Faux-Pas Fix #9: Hair in soup.

What a funky week it has been! I most definitely did not see it ending up this way … which is a good thing, because my life tends to be very predictable nowadays.

Here is a little breakdown of the things I learned this week.

☞ Being Freshly Pressed is the shit, the bloggers here are amazing, and I want to own a farm.

Yes, all three of these things belong in the same category. Being Freshly Pressed has introduced me to some pretty awesome bloggers, ones I would have probably never found otherwise. The comments you guys have left me have been extremely entertaining and lovely. I am having (too much) fun reading, replying and checking out new blogs. It’s the most entertainment I’ve had since I almost saw  Janet Jackson’s nipple on TV.

Image via dthomasdunwoody.tumblr.com

Which brings me to owning a farm. It’s always been a dream of mine to own a big house with tons of land that I could stock with rescued animals. I would feed them cotton candy, sing them bedtime stories and love them for eternity.

What does this have to do with blogging? Well, not saying that you guys are animals or that you need rescuing, but I would love to put all you lovely panda’s in a big magical tent (think Harry Potter style). Just picture it. We could not only blog together, but also tweeze each others eyebrows and have ‘best compliment’ awards.

I’m in. Anyone else? No? Darn.

☞ Dessert will always win

Eating dessert for me goes like this: Oh God, I’m so hungry. No, no you will not eat that cake. But why not? Because you’ve got 5000 pounds to lose and that cake will not help. But-But-But, its only one piece. No actually it is never one piece – its one, plus one, plus one, plus the whole thing. Okay fine I wont eat it.

An hour later … the cake is gone.

I diet. Fairly successfully — but only if/when I cut out all foods that taste even remotely good. You bring something sugary into the picture? I start sweating and yelling out, “Why God, whyyyy??” I’m an emotional eater, food tends to be my best friend. But then I learned that if I wanted to live to see my feet, I had to let it go a bit. I lost 20 lbs last year by ‘just saying no’ to my beloved dessert … but I was also in a very bad mood.

This week I came to the conclusion that allowing myself to indulge on the weekends keeps me motivated during the week … but that if it comes down to shoving my face in ice cream or eating a stick of celery, I will choose the ice cream.

☞ Eyebrow tweezing is an unfortunate, but necessary, part of life

Might as well get this out of the way now: Sometimes, I rock a bit of a unibrow. Now, luckily I get away with this because my hair is (fairly) light — therefore people can only really notice if they get super close to me. And I am usually one to keep my distance. But yes, the unibrow sometimes lives on my face.

I am not really into the whole “girly business” stuff. You know, things like applying a face of makeup everyday – wearing matching clothing – facial scrubs -  painting toe nails – tweezing. I do shave my armpits, but only because it gets itchy if I don’t. I just don’t find enjoyment in that kind of stuff.

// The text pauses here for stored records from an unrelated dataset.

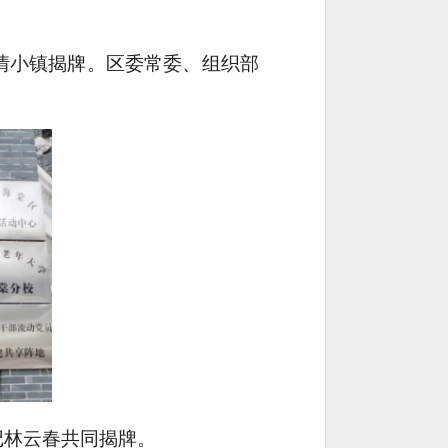
风情小镇揭牌。区委常委、组织部
记林云春共同揭牌。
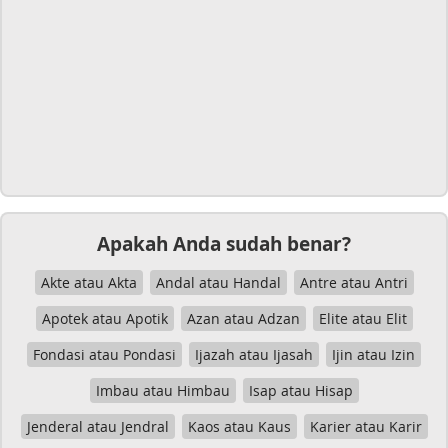
Apakah Anda sudah benar?
Akte atau Akta
Andal atau Handal
Antre atau Antri
Apotek atau Apotik
Azan atau Adzan
Elite atau Elit
Fondasi atau Pondasi
Ijazah atau Ijasah
Ijin atau Izin
Imbau atau Himbau
Isap atau Hisap
Jenderal atau Jendral
Kaos atau Kaus
Karier atau Karir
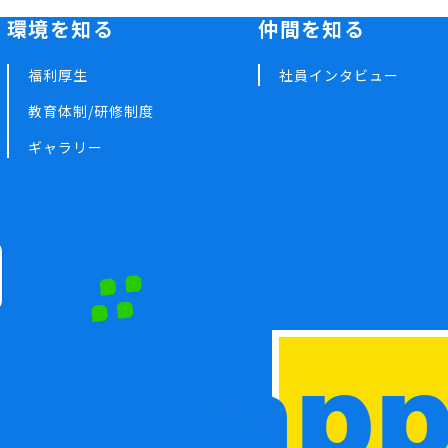
環境を知る
仲間を知る
福利厚生
社員インタビュー
教育体制/研修制度
ギャラリー
Happy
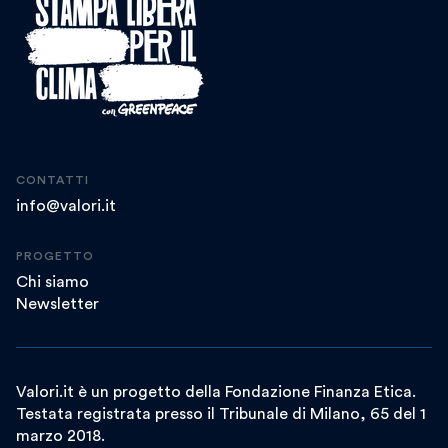
CONTATTI
info@valori.it
PROGETTO
Chi siamo
Newsletter
Valori.it è un progetto della Fondazione Finanza Etica.
Testata registrata presso il Tribunale di Milano, 65 del 1
marzo 2018.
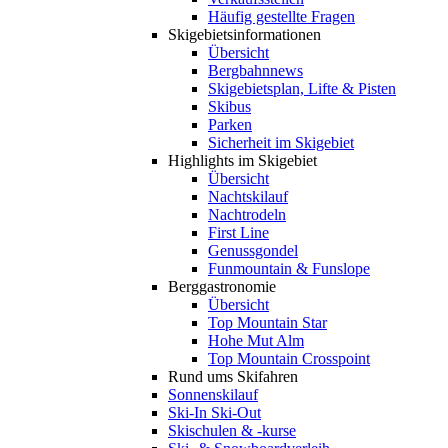
Häufig gestellte Fragen
Skigebiets­informationen
Übersicht
Bergbahnnews
Skigebietsplan, Lifte & Pisten
Skibus
Parken
Sicherheit im Skigebiet
Highlights im Skigebiet
Übersicht
Nachtskilauf
Nachtrodeln
First Line
Genussgondel
Funmountain & Funslope
Berggastronomie
Übersicht
Top Mountain Star
Hohe Mut Alm
Top Mountain Crosspoint
Rund ums Skifahren
Sonnenskilauf
Ski-In Ski-Out
Skischulen & -kurse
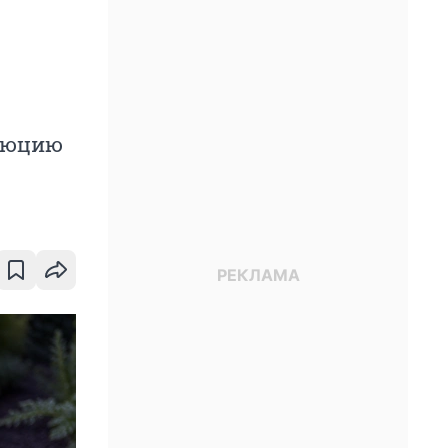
олюцию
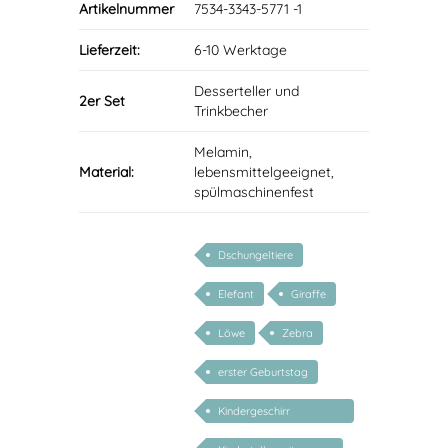
Artikelnummer
7534-3343-5771 -1
Lieferzeit:
6-10 Werktage
Desserteller und
2er Set
Trinkbecher
Melamin,
Material:
lebensmittelgeeignet,
spülmaschinenfest
Dschungeltiere
Elefant
Giraffe
Löwe
Zebra
erster Geburtstag
Kindergeschirr
personalisiert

I prefer to be outside frying my skin under the sun while reading a new book (a real book, mind you), or playing Mass Effect 3 hoping somehow that an actual different ending may occur (never happens though) … even melting things on hot burners is preferable to beauty stuff. But alas I have learned, after looking in a highly magnified mirror, that I need to tweeze these hairs regularly. It’s a public service issue.

I figure once every few weeks is a good compromise.

☞ My new bra could be considered a weapon of mass destruction

The ladies (and male cross dressers) will get this one. Know that feeling when you get a new bra and it does magical things to your breasts? I do now. I found this bra in a “free” pile at my local costume shop (that should have been my first clue).

I have real boobs. Which means that they are susceptible to gravity. Which means if I don’t wear a bra (which I usually don’t because I don’t like being constrained … but that’s a story for another day), they won’t live up to most height standards. Ahem. Anyways, I washed this new bra and tried it on.

Holy Jeebus!

Suddenly my boobs went from low-resting pancake status to poke your eye out standing. I was amazed and spent a good hour or two trying on different shirts to admire my new look. Like, omg, my boobs are where they are supposed to be! And to top it off, the slight point makes me an almost health hazard, which is super awesome.